What is the best way to share things like API keys among a team of developers, anyway? I'm surprised this hasn't been solved already (perhaps it has and I just don't know about it). I know you can share passwords with tools like LastPass and 1Password, and I suppose you could use those for API keys as well?

It'd be nice if you could, e.g., include a gem in a Rails project, get a single key/password/token from one of the team members on that project, and use that w/ a third party API to set all the requisite API keys for all the third party services used on a project. You could also rotate the master password when team members leave the group.

6 comments

FWIW, Amazon proactively scans GitHub for AWS key leaks, notifies the account holder, and flags the account (they will disable the account if they start seeing active abuse and can't get in touch with the actual owner to get keys rotated). So any keys you find are going to get invalidated in short order.

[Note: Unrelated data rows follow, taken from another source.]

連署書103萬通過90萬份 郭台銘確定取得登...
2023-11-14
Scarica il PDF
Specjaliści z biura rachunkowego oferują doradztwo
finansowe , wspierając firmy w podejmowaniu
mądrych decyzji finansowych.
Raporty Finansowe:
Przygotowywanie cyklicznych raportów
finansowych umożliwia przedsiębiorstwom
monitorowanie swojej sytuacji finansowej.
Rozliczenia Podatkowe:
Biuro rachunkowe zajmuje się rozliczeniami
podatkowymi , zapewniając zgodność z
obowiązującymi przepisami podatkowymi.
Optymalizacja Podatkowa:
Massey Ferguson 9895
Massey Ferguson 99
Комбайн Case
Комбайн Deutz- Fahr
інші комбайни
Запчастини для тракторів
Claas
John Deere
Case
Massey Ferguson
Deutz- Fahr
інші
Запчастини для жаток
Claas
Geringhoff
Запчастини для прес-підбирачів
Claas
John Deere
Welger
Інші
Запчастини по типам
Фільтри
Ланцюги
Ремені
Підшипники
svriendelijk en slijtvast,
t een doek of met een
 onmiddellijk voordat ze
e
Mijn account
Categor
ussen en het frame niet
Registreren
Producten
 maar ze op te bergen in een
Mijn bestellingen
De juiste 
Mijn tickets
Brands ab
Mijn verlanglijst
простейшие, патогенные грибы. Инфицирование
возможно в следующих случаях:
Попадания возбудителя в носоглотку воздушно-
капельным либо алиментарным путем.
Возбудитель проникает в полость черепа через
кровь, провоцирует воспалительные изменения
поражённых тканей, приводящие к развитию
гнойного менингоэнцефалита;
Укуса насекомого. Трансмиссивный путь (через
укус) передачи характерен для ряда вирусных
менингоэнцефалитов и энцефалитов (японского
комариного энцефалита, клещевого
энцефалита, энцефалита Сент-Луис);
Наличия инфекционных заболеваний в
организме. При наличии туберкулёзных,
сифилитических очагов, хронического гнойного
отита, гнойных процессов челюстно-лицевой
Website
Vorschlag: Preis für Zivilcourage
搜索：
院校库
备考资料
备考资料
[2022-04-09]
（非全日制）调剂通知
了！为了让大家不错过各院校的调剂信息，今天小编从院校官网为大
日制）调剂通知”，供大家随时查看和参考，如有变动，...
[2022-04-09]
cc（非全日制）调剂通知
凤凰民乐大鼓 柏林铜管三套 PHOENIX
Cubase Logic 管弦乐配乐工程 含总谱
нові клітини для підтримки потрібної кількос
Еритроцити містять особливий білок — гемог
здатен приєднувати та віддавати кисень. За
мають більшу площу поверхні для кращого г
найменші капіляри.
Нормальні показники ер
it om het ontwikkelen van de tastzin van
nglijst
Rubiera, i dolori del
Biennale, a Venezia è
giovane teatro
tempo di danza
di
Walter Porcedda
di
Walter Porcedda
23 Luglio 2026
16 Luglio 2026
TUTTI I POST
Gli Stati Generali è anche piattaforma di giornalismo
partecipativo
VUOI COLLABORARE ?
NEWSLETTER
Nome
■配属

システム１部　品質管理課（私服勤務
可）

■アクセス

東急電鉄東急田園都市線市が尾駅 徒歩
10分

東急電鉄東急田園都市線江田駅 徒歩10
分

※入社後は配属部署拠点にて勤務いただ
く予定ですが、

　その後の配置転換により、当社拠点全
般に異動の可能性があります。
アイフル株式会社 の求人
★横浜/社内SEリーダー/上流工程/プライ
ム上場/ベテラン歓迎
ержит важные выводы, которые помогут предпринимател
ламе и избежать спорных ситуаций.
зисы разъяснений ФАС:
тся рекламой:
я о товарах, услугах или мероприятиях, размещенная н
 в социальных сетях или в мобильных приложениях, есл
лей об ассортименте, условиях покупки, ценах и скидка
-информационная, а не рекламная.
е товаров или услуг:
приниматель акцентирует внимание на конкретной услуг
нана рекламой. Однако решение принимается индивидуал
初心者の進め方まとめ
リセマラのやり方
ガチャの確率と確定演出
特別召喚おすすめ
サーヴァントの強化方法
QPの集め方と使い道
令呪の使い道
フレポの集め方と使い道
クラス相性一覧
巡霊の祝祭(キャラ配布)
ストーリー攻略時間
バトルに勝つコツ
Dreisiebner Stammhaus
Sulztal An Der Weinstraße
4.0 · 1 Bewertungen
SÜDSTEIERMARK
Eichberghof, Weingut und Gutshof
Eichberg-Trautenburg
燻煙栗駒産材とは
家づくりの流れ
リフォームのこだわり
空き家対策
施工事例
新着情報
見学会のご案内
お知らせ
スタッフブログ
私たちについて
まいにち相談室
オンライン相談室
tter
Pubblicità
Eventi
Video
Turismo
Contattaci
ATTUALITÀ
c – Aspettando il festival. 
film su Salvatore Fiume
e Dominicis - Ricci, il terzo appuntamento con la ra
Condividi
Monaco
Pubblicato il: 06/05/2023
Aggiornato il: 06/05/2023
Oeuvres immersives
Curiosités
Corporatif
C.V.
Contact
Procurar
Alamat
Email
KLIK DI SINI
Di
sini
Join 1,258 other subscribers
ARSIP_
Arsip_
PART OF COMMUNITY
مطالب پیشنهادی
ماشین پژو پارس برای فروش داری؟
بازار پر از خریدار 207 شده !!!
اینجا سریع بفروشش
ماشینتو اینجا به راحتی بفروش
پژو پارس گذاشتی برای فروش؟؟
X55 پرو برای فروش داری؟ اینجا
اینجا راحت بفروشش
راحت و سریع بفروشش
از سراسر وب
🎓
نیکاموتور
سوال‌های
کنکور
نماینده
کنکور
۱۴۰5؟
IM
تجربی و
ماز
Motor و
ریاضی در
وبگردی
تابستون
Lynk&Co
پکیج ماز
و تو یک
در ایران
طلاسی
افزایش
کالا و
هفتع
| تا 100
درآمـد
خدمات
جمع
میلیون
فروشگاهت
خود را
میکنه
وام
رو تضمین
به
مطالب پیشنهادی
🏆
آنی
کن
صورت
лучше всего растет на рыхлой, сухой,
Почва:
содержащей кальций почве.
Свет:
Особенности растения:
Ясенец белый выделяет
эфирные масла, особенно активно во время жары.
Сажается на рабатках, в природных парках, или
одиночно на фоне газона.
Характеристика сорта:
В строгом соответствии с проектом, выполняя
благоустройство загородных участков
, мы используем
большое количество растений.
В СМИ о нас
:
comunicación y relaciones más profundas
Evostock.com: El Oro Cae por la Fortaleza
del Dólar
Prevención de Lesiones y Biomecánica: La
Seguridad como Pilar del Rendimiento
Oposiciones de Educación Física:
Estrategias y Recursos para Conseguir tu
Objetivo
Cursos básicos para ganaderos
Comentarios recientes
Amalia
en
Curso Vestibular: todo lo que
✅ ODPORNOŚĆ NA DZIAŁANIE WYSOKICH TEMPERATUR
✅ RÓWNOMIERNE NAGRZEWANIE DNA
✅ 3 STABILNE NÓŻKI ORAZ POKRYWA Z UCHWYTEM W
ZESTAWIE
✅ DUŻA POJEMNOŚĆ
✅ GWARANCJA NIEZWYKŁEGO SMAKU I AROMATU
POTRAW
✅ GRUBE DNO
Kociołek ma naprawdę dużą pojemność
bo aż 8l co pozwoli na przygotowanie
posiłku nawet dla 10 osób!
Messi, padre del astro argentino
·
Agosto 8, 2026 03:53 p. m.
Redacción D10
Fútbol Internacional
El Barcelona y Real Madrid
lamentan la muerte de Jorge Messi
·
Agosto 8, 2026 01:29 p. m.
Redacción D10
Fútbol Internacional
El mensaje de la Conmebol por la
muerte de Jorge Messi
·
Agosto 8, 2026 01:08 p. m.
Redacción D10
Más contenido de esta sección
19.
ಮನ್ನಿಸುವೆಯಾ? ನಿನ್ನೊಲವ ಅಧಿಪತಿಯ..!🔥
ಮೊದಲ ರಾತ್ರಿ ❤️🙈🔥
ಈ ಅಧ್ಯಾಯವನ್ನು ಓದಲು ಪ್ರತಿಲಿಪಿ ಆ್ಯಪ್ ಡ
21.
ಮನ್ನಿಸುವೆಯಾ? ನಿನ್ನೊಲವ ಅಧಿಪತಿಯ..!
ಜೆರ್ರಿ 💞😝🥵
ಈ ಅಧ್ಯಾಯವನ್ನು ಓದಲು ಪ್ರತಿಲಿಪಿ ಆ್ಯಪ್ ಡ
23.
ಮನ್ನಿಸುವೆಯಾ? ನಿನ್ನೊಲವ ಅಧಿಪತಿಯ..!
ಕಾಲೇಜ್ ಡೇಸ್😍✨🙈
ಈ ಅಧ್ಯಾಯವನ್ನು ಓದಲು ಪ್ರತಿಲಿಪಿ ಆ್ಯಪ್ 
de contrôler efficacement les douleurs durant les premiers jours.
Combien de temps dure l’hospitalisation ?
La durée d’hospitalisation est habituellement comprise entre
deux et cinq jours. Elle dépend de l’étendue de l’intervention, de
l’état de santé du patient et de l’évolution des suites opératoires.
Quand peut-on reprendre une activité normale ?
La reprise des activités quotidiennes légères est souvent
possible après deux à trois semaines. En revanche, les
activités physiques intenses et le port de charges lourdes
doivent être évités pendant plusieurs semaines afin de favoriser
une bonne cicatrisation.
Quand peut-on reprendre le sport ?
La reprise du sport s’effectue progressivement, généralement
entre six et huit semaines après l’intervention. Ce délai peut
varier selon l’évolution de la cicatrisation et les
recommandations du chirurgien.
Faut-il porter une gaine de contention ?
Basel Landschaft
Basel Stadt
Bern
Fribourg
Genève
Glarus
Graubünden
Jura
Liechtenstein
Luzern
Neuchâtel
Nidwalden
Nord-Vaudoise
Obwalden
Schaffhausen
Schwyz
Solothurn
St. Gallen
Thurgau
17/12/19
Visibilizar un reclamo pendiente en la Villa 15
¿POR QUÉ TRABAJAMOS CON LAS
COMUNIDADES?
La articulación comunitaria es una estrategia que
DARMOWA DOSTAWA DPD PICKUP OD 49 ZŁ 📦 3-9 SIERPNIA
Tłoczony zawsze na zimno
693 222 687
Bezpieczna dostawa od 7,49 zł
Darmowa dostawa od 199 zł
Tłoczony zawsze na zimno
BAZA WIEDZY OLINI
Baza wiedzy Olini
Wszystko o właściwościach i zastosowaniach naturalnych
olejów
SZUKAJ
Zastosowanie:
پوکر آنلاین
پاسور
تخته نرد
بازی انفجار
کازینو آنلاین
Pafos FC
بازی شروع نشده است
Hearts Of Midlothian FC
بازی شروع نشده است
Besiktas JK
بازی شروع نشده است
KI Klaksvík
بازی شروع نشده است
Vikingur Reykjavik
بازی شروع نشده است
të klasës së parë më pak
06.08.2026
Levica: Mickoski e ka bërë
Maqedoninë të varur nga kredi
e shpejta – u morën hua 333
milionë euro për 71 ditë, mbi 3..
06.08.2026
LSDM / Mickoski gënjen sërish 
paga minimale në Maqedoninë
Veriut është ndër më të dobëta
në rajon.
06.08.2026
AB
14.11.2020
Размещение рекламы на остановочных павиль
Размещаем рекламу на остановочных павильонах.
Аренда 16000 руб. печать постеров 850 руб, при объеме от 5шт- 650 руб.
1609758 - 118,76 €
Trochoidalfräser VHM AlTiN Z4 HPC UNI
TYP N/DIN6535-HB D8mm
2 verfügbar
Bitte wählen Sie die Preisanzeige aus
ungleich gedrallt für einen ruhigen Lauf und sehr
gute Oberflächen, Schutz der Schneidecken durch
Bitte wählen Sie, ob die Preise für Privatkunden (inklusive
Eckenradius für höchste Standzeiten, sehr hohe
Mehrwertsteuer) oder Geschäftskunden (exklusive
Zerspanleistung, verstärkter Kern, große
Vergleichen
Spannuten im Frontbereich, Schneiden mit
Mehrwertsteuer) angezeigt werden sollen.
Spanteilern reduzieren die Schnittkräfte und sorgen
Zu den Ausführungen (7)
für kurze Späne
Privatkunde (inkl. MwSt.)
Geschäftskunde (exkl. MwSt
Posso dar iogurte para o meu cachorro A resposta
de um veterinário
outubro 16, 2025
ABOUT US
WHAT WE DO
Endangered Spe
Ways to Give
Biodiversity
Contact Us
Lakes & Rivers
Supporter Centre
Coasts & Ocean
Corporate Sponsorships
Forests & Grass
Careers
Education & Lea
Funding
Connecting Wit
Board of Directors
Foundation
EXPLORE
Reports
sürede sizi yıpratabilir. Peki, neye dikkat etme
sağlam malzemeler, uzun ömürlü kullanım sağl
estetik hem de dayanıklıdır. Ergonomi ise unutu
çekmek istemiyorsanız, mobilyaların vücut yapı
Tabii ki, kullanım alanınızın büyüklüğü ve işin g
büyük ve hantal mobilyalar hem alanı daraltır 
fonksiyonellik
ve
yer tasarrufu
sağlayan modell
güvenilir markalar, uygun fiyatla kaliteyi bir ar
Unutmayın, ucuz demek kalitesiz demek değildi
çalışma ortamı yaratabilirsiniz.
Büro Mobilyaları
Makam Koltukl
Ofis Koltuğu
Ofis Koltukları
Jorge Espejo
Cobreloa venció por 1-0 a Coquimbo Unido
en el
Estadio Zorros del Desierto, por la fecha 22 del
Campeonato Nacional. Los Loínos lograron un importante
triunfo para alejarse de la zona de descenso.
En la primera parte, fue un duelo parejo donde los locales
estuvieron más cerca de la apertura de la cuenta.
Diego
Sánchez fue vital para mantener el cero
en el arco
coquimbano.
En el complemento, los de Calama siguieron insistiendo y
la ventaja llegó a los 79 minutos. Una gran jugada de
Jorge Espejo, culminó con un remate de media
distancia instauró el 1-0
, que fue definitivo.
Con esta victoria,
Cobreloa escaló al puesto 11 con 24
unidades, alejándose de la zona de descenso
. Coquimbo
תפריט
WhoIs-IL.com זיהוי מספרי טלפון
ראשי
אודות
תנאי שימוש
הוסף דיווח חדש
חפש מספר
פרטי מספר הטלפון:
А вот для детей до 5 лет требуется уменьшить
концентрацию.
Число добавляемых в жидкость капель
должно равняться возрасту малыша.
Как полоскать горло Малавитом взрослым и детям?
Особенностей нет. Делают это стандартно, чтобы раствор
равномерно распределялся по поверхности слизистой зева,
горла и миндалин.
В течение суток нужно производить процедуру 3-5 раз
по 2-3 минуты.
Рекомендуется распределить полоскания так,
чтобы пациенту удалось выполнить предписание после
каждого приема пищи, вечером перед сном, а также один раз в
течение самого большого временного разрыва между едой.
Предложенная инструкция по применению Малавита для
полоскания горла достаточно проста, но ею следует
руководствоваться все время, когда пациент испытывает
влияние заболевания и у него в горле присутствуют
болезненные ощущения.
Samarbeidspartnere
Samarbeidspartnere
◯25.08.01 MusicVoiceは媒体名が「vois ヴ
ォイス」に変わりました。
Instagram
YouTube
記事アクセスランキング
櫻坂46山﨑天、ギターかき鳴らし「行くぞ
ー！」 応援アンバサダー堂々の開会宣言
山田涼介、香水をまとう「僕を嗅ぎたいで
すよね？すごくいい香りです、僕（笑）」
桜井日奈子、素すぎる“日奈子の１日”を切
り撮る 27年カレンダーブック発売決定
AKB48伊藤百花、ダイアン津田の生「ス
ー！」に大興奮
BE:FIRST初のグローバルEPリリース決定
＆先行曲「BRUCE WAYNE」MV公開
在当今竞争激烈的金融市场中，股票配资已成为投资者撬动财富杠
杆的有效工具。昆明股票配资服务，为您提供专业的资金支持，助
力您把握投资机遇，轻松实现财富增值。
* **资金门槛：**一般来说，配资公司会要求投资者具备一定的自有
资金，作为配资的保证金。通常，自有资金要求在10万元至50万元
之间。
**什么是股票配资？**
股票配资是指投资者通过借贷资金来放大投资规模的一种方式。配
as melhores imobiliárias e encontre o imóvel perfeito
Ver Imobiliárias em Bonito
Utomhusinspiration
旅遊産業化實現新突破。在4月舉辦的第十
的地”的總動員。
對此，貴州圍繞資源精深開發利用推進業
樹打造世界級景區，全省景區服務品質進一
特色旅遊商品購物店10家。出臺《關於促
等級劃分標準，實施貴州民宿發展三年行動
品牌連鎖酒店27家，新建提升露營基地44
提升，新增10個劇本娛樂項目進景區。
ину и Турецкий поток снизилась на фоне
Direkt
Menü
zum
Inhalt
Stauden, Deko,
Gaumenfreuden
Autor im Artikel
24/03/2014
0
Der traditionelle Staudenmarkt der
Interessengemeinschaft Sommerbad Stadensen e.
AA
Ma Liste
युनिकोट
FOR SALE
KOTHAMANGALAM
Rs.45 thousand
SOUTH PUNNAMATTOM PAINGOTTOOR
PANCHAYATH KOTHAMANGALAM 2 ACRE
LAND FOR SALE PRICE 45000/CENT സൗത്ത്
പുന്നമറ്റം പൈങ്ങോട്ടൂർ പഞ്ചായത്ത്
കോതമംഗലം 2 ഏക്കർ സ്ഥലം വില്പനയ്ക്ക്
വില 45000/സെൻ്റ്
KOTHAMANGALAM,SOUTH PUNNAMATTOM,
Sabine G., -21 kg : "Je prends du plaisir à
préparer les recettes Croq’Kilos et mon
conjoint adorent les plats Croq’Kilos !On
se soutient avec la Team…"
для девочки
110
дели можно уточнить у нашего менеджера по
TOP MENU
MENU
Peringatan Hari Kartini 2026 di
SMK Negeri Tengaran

They're also pretty good about forgiving the charges for the fraudulent use.

> What is the best way to share things like API keys among a team of developers, anyway? I'm surprised this hasn't been solved already (perhaps it has and I just don't know about it). I know you can share passwords with tools like LastPass and 1Password, and I suppose you could use those for API keys as well?

Here, we have an IAM account for each dev. Permissions are basically read anything except a few sensitive things (billing, IAM), plus the write permissions we need as operators. We each have our own console login password, and keep our own access keys locally. It's pretty easy to add/remove accounts for new/departing devs, and the potential to individualize permissions is there.

I'm not sure if there are other ways, better or not... but blackbox[1] can be used to store secrets.

And it might be possible to achieve some success with git filters[2], at least to avoid pushing secrets into the repository.

Still... just my two cents, I'm not exactly a pro-user of those two features

[1](https://github.com/StackExchange/blackbox)

[2](https://stackoverflow.com/questions/6557467/can-git-ignore-a...)

If you decide to take the git filters approach, git-crypt[0] is a good choice.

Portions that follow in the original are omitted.